Visitors come to admire this majestic country home’s formal gardens in summer and also for winter walks along three miles of woodland cart paths and trails. Nestled in the town of Canton, it’s a perfect place for snowshoeing and easy cross-country skiing. For an extra special day at this Trustees property, come for a holiday party December 8 and a display of ice sculptures in January (see sidebar for event details). Right down the street Alpine skiers will find pay dirt at Blue Hills Ski Area, which has eight downhill trails served by a double chairlift.


Don’t Miss These Trustee of Reservations Events:

Wreath Raising at Weir River Farm in Hingham

December 6, 4-6 p.m.

Members: Free. Nonmembers: $5. Call 781-740-7233 for more information.

Tired of spending the holiday season in the mall? Bring your family down to Weir River Farm for the perfect way to celebrate the season. Join Trustees staff to make the giant wreath that hangs from our big red barn during the holidays. The kids will love sharing a cup of cocoa, making a festive holiday craft, and watching the finished wreath being hoisted up and illuminated. If there is snow, bring your sled for some extra fun!
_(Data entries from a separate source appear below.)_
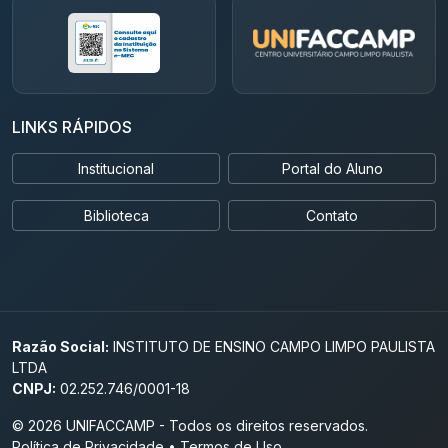
LINKS RÁPIDOS
Institucional
Portal do Aluno
Biblioteca
Contato
Razão Social:
INSTITUTO DE ENSINO CAMPO LIMPO PAULISTA
LTDA
CNPJ:
02.252.746/0001-18
© 2026 UNIFACCAMP - Todos os direitos reservados.
Política de Privacidade
•
Termos de Uso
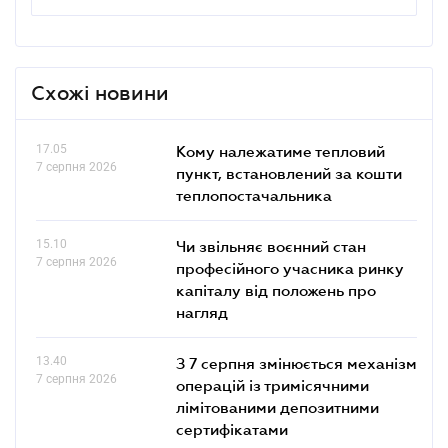
Схожі новини
17.05
Кому належатиме тепловий
7 серпня 2026
пункт, встановлений за кошти
теплопостачальника
15.10
Чи звільняє воєнний стан
7 серпня 2026
професійного учасника ринку
капіталу від положень про
нагляд
13.40
З 7 серпня змінюється механізм
7 серпня 2026
операцій із тримісячними
лімітованими депозитними
сертифікатами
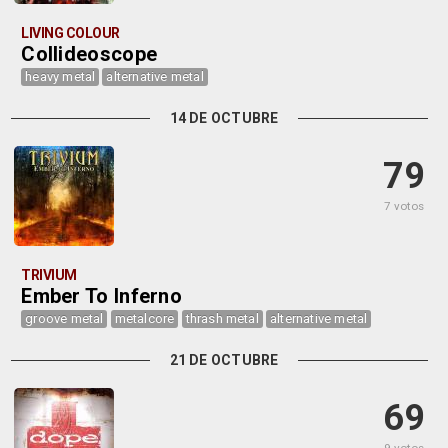
LIVING COLOUR
Collideoscope
heavy metal
alternative metal
14 DE OCTUBRE
79
7 votos
TRIVIUM
Ember To Inferno
groove metal
metalcore
thrash metal
alternative metal
21 DE OCTUBRE
69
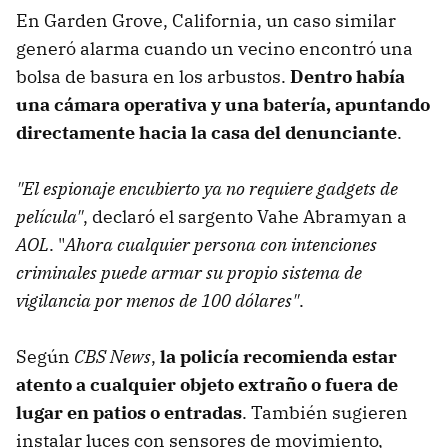
En Garden Grove, California, un caso similar
generó alarma cuando un vecino encontró una
bolsa de basura en los arbustos.
Dentro había
una cámara operativa y una batería, apuntando
directamente hacia la casa del denunciante
.
"El espionaje encubierto ya no requiere gadgets de
película"
, declaró el sargento Vahe Abramyan a
AOL
. "
Ahora cualquier persona con intenciones
criminales puede armar su propio sistema de
vigilancia por menos de 100 dólares"
.
Según
CBS News
,
la policía recomienda estar
atento a cualquier objeto extraño o fuera de
lugar en patios o entradas
. También sugieren
instalar luces con sensores de movimiento,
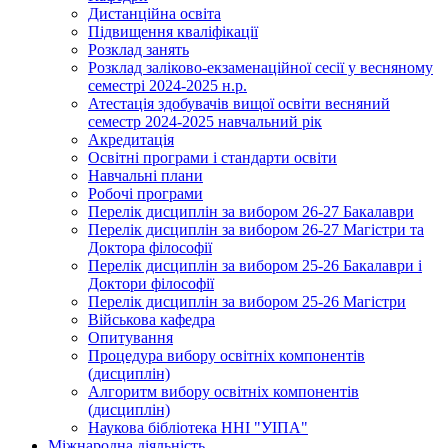
Дистанційна освіта
Підвищення кваліфікації
Розклад занять
Розклад заліково-екзаменаційної сесії у весняному
семестрі 2024-2025 н.р.
Атестація здобувачів вищої освіти весняний
семестр 2024-2025 навчальний рік
Акредитація
Освітні програми і стандарти освіти
Навчальні плани
Робочі програми
Перелік дисциплін за вибором 26-27 Бакалаври
Перелік дисциплін за вибором 26-27 Магістри та
Доктора філософії
Перелік дисциплін за вибором 25-26 Бакалаври і
Доктори філософії
Перелік дисциплін за вибором 25-26 Магістри
Військова кафедра
Опитування
Процедура вибору освітніх компонентів
(дисциплін)
Алгоритм вибору освітніх компонентів
(дисциплін)
Наукова бібліотека ННІ "УІПА"
Міжнародна діяльність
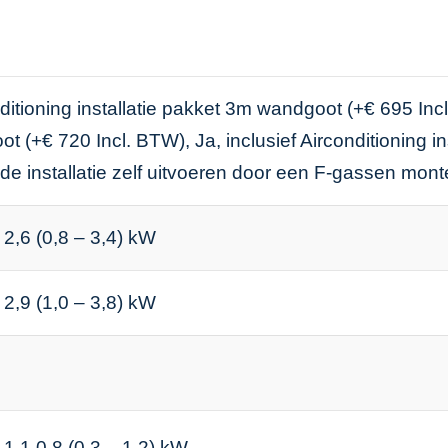
nditioning installatie pakket 3m wandgoot (+€ 695 Incl.
 (+€ 720 Incl. BTW), Ja, inclusief Airconditioning i
 de installatie zelf uitvoeren door een F-gassen mont
 2,6 (0,8 – 3,4) kW
 2,9 (1,0 – 3,8) kW
 1,1 0,8 (0,3 – 1,2) kW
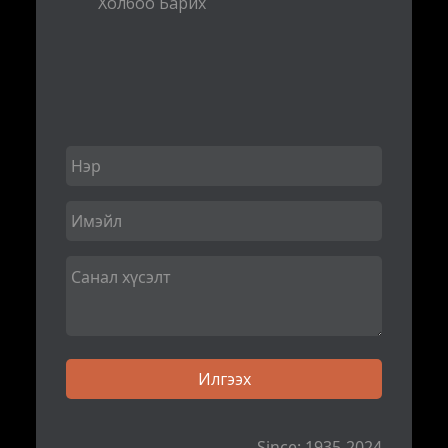
Холбоо Барих
Since: 1935-2024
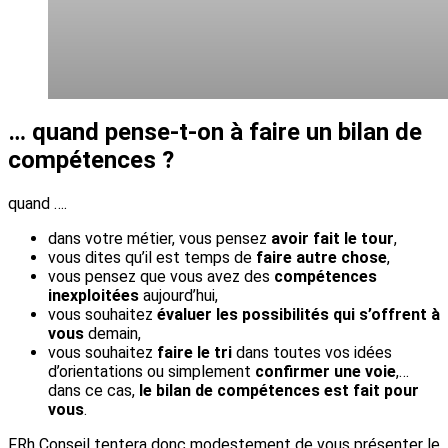
… quand pense-t-on à faire un bilan de
compétences ?
quand ….
dans votre métier, vous pensez
avoir fait le tour
,
vous dites qu’il est temps de
faire autre chose
,
vous pensez que vous avez des
compétences
inexploitées
aujourd’hui,
vous souhaitez
évaluer les
possibilités qui s’offrent à
vous
demain,
vous souhaitez
faire le tri
dans toutes vos idées
d’orientations ou simplement
confirmer une voie
,…
dans ce cas,
le bilan de compétences est fait pour
vous
.
FRh Conseil tentera donc modestement de vous présenter le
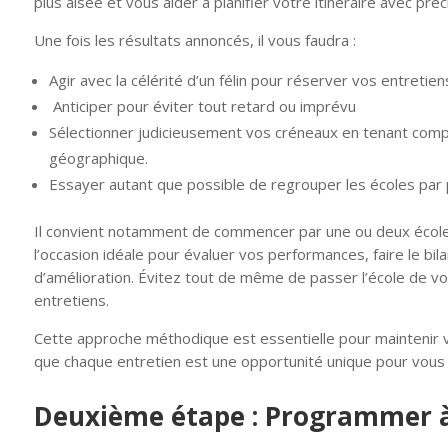
plus aisée et vous aider à planifier votre itinéraire avec préc
Une fois les résultats annoncés, il vous faudra :
Agir avec la célérité d’un félin pour réserver vos entretien
Anticiper pour éviter tout retard ou imprévu
Sélectionner judicieusement vos créneaux en tenant compt
géographique.
Essayer autant que possible de regrouper les écoles par
Il convient notamment de commencer par une ou deux écoles
l’occasion idéale pour évaluer vos performances, faire le bila
d’amélioration. Évitez tout de même de passer l’école de vos 
entretiens.
Cette approche méthodique est essentielle pour maintenir 
que chaque entretien est une opportunité unique pour vous
Deuxième étape : Programmer à 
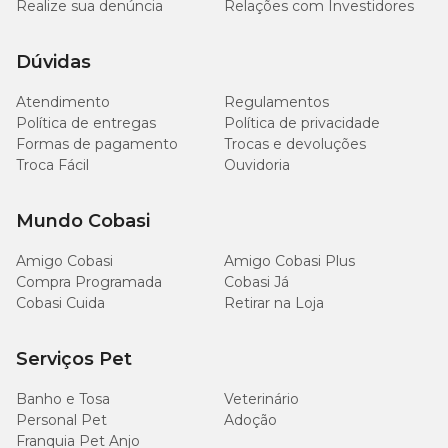
Realize sua denúncia
Relações com Investidores
Dúvidas
Atendimento
Regulamentos
Política de entregas
Política de privacidade
Formas de pagamento
Trocas e devoluções
Troca Fácil
Ouvidoria
Mundo Cobasi
Amigo Cobasi
Amigo Cobasi Plus
Compra Programada
Cobasi Já
Cobasi Cuida
Retirar na Loja
Serviços Pet
Banho e Tosa
Veterinário
Personal Pet
Adoção
Franquia Pet Anjo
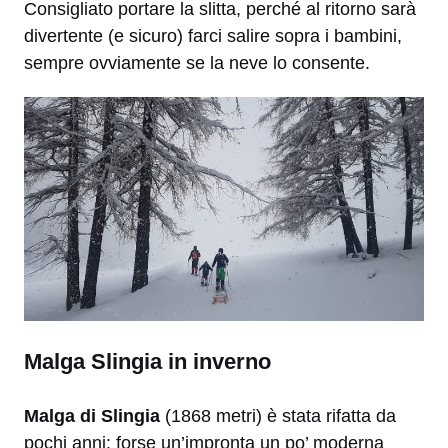
Consigliato portare la slitta, perché al ritorno sarà
divertente (e sicuro) farci salire sopra i bambini,
sempre ovviamente se la neve lo consente.
Malga Slingia in inverno
Malga di Slingia
(1868 metri) è stata rifatta da
pochi anni: forse un’impronta un po’ moderna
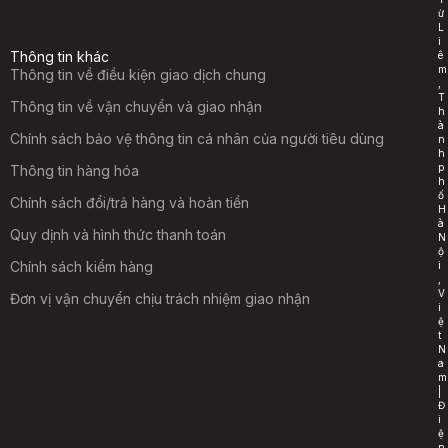
ừ
L
i
Thông tin khác
ê
m
Thông tin về điều kiện giao dịch chung
,
T
Thông tin về vận chuyển và giao nhận
h
à
Chính sách bảo vệ thông tin cá nhân của người tiêu dùng
n
h
p
Thông tin hàng hóa
h
ố
Chính sách đổi/trả hàng và hoàn tiền
H
à
Quy dịnh và hình thức thanh toán
N
ộ
Chính sách kiểm hàng
i
,
V
Đơn vị vận chuyển chịu trách nhiệm giao nhận
i
ệ
t
N
a
m
|
Đ
i
ệ
n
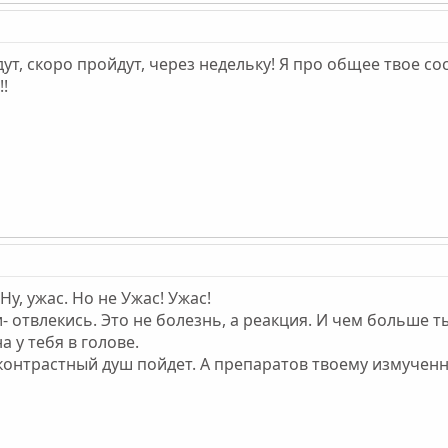
ут, скоро пройдут, через недельку! Я про общее твое сос
!!
Ну, ужас. Но не Ужас! Ужас!
- отвлекись. Это не болезнь, а реакция. И чем больше т
а у тебя в голове.
контрастный душ пойдет. А препаратов твоему измученн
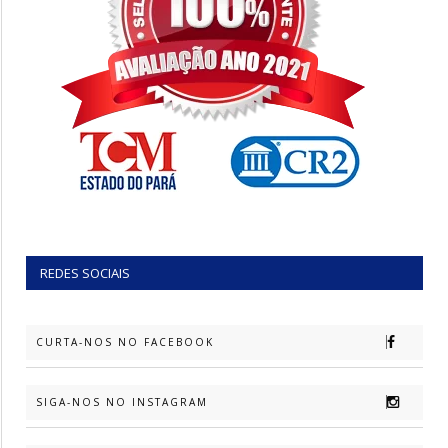
REDES SOCIAIS
CURTA-NOS NO FACEBOOK
SIGA-NOS NO INSTAGRAM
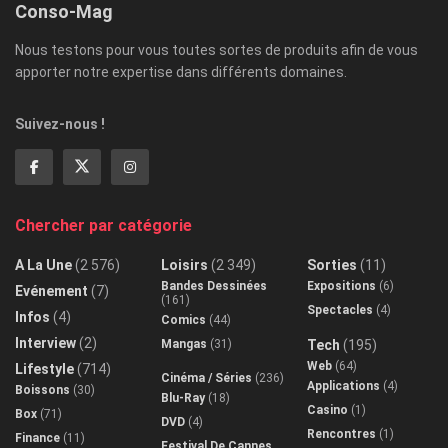
Conso-Mag
Nous testons pour vous toutes sortes de produits afin de vous
apporter notre expertise dans différents domaines.
Suivez-nous !
Chercher par catégorie
A La Une
(2 576)
Loisirs
(2 349)
Sorties
(11)
Bandes Dessinées
Expositions
(6)
Evénement
(7)
(161)
Spectacles
(4)
Infos
(4)
Comics
(44)
Interview
(2)
Mangas
(31)
Tech
(195)
Web
(64)
Lifestyle
(714)
Cinéma / Séries
(236)
Applications
(4)
Boissons
(30)
Blu-Ray
(18)
Casino
(1)
Box
(71)
DVD
(4)
Rencontres
(1)
Finance
(11)
Festival De Cannes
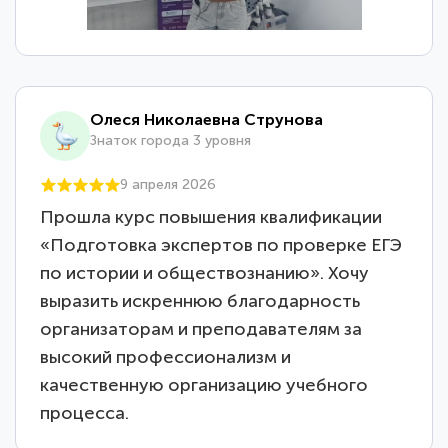
Олеся Николаевна Струнова
Знаток города 3 уровня
9 апреля 2026
Прошла курс повышения квалификации
«Подготовка экспертов по проверке ЕГЭ
по истории и обществознанию». Хочу
выразить искреннюю благодарность
организаторам и преподавателям за
высокий профессионализм и
качественную организацию учебного
процесса.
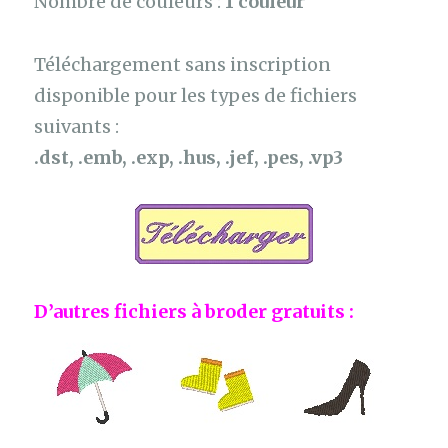
Nombre de couleurs :
1 couleur
Téléchargement sans inscription
disponible pour les types de fichiers
suivants :
.dst, .emb, .exp, .hus, .jef, .pes, .vp3
D’autres fichiers à broder gratuits :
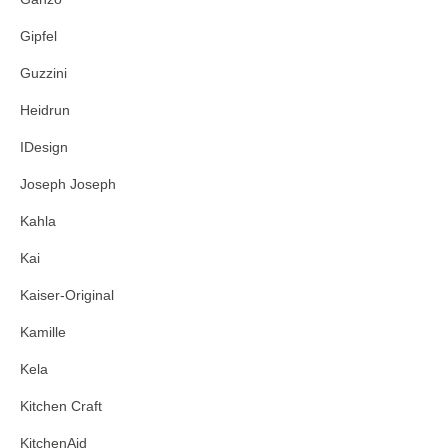
Gipfel
Guzzini
Heidrun
IDesign
Joseph Joseph
Kahla
Kai
Kaiser-Original
Kamille
Kela
Kitchen Craft
KitchenAid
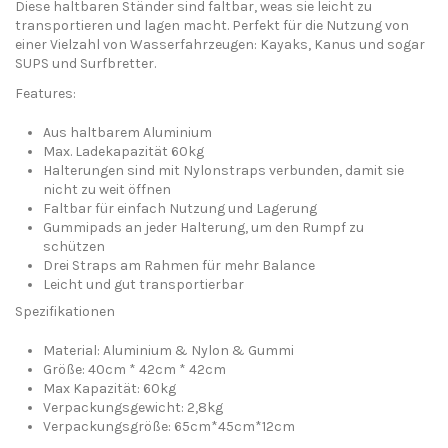
Diese haltbaren Ständer sind faltbar, weas sie leicht zu
transportieren und lagen macht. Perfekt für die Nutzung von
einer Vielzahl von Wasserfahrzeugen: Kayaks, Kanus und sogar
SUPS und Surfbretter.
Features:
Aus haltbarem Aluminium
Max. Ladekapazität 60kg
Halterungen sind mit Nylonstraps verbunden, damit sie
nicht zu weit öffnen
Faltbar für einfach Nutzung und Lagerung
Gummipads an jeder Halterung, um den Rumpf zu
schützen
Drei Straps am Rahmen für mehr Balance
Leicht und gut transportierbar
Spezifikationen
Material: Aluminium & Nylon & Gummi
Größe: 40cm * 42cm * 42cm
Max Kapazität: 60kg
Verpackungsgewicht: 2,8kg
Verpackungsgröße: 65cm*45cm*12cm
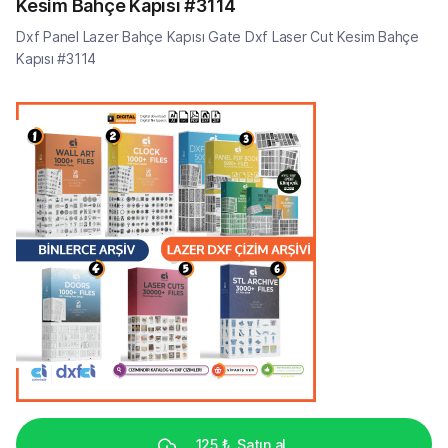
Kesim Bahçe Kapısı #3114
Dxf Panel Lazer Bahçe Kapısı Gate Dxf Laser Cut Kesim Bahçe
Kapısı #3114
125 ₺
Satın al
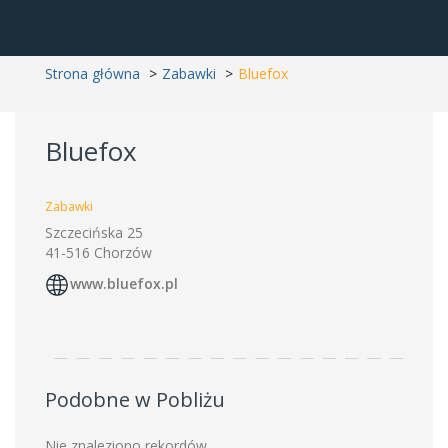
Strona główna
Zabawki
Bluefox
Bluefox
Zabawki
Szczecińska 25
41-516 Chorzów
www.bluefox.pl
Podobne w Pobliżu
Nie znaleziono rekordów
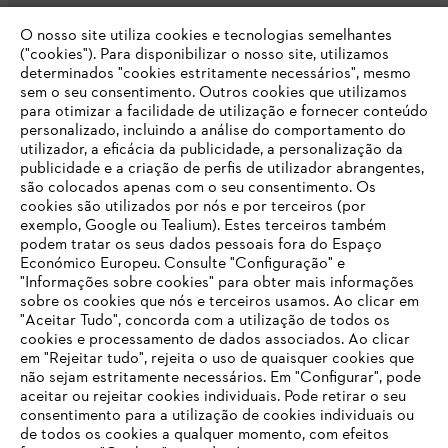
O nosso site utiliza cookies e tecnologias semelhantes
Opções de pagamento
("cookies"). Para disponibilizar o nosso site, utilizamos
determinados "cookies estritamente necessários", mesmo
sem o seu consentimento. Outros cookies que utilizamos
para otimizar a facilidade de utilização e fornecer conteúdo
personalizado, incluindo a análise do comportamento do
utilizador, a eficácia da publicidade, a personalização da
publicidade e a criação de perfis de utilizador abrangentes,
são colocados apenas com o seu consentimento. Os
Empresa
cookies são utilizados por nós e por terceiros (por
exemplo, Google ou Tealium). Estes terceiros também
podem tratar os seus dados pessoais fora do Espaço
Económico Europeu. Consulte "Configuração" e
FAQs Loja Online
"Informações sobre cookies" para obter mais informações
sobre os cookies que nós e terceiros usamos. Ao clicar em
O SEU NAVEGADOR NÃO SUPORTA
"Aceitar Tudo", concorda com a utilização de todos os
ESTE WEBSITE
cookies e processamento de dados associados. Ao clicar
em "Rejeitar tudo", rejeita o uso de quaisquer cookies que
Contacto
não sejam estritamente necessários. Em "Configurar", pode
aceitar ou rejeitar cookies individuais. Pode retirar o seu
Está utilizar um navegador que ainda não suportamos. Para
consentimento para a utilização de cookies individuais ou
obter o melhor uso de nosso site, recomendamos que altere
de todos os cookies a qualquer momento, com efeitos
para um dos seguintes navegadores:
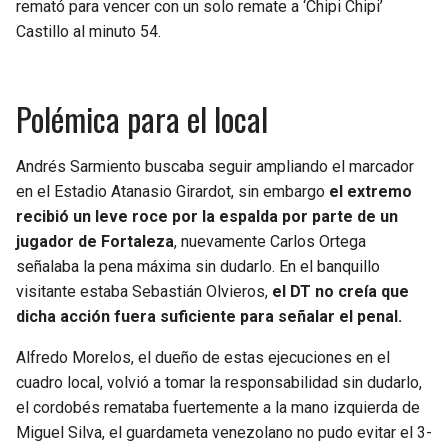
remató para vencer con un solo remate a ‘Chipi Chipi’
Castillo al minuto 54.
Polémica para el local
Andrés Sarmiento buscaba seguir ampliando el marcador
en el Estadio Atanasio Girardot, sin embargo
el extremo
recibió un leve roce por la espalda por parte de un
jugador de Fortaleza
, nuevamente Carlos Ortega
señalaba la pena máxima sin dudarlo. En el banquillo
visitante estaba Sebastián Olvieros,
el DT no creía que
dicha acción fuera suficiente para señalar el penal.
Alfredo Morelos, el dueño de estas ejecuciones en el
cuadro local, volvió a tomar la responsabilidad sin dudarlo,
el cordobés remataba fuertemente a la mano izquierda de
Miguel Silva, el guardameta venezolano no pudo evitar el 3-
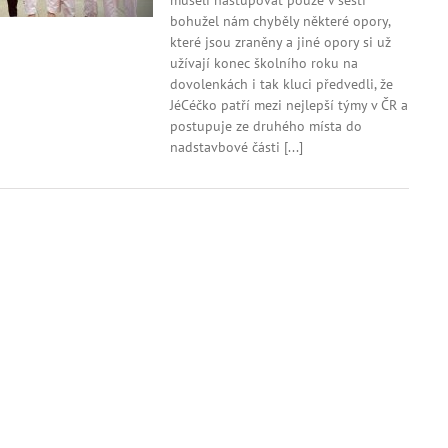
museli nastupovat pouze v šesti
liga
bohužel nám chyběly některé opory,
2024
které jsou zraněny a jiné opory si už
–
užívají konec školního roku na
2.
kolo
dovolenkách i tak kluci předvedli, že
JéCéčko patří mezi nejlepší týmy v ČR a
postupuje ze druhého místa do
nadstavbové části [...]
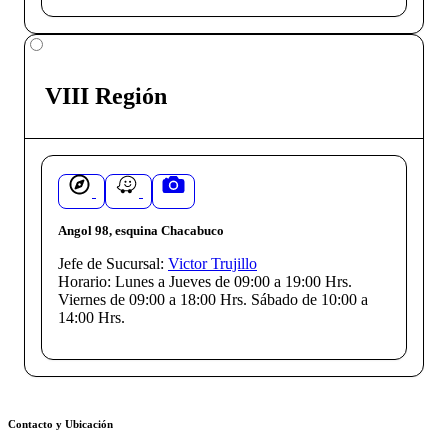
VIII Región
Angol 98, esquina Chacabuco
Jefe de Sucursal:
Victor Trujillo
Horario:
Lunes a Jueves de 09:00 a 19:00 Hrs.
Viernes de 09:00 a 18:00 Hrs. Sábado de 10:00 a
14:00 Hrs.
Contacto y Ubicación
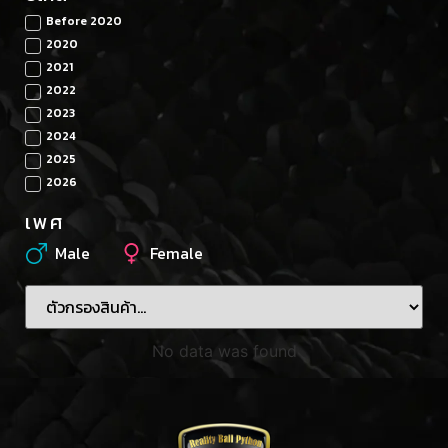
Before 2020
2020
2021
2022
2023
2024
2025
2026
เพศ
Male
Female
No data was found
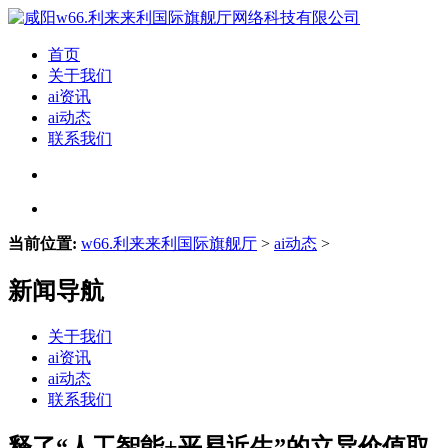
首页
关于我们
ai资讯
ai动态
联系我们
当前位置:
w66.利来来利国际旗舰厅
>
ai动态
>
新闻导航
关于我们
ai资讯
ai动态
联系我们
释了“人工智能+平易近生”的立异价值取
Holiday Party at Bradley! at the Eleanor Cabot Bradley Estate in Canton

December 8, 4-6 p.m.

Members: $15. Nonmembers: $25. Call 508-636-4693 x 5011 or email bradley@ttor.org for more information

This December, visit the Bradley’s beautifully decorated estate and gardens, tour the grounds and enjoy hors d’oeuvres and holiday cheer with family and friends.

Winter Sunset Walk…
Approaching the Solstice at Norris Reservation in Norwell

December 17 

Members: $10. Nonmembers: $15. Call 508-636-4693 x5011 or email norris@ttor.org for more information.

Walk, watch the sunset and sip on cocoa at the boat house with winter on its doorstep. Then stroll along the trails that evening with a lantern in hand.

Illumination Night!
at  Governor Hutchinson’s Field in Milton

December 20, 5:30-8 p.m.

Members: $5. Nonmembers: $10, Free for children; Call 617-543-7696 x2121 or email kbaker@ttor.org for more information.

Come celebrate the winter solstice by lighting up the dark sky. Enjoy a campfire and some treats, and we’ll light the trees at Hutchinson’s Field to be enjoyed throughout the darkest days of the year.

Garden Dreams Winter Sculptures at the Eleanor Cabot Bradley Estate in Canton

January 9, 2016, 1-3 p.m.

Members: $25/family. Nonmembers: $40/family. Call 508-636-4693 x 5011 or email jearly@thetrustees.org for more information.

The gardens will be turned into a winter wonderland of snow and ice sculptures! Local artists will take to the gardens to display their skills around the common theme of Garden Dreams. Refreshments will be served in the house and the sculptures will remain an installation for weeks to come until the spring warmth arrives.

Come Home to Bradley! at the Eleanor Cabot Bradley Estate in Canton

January 14, 21 and 28,
11 a.m. -3 p.m.

Members: Free. Nonmembers: $15. Call 508-636-4693 x5011  or email jearly@thetrustees.org for more information

Stop by the Bradley Estate to read, relax, watch old movies and sip hot cocoa. Bring your sled or skis for outdoor fun in the snow or go on a scavenger hunt (weather permitting). Ages 5 and up.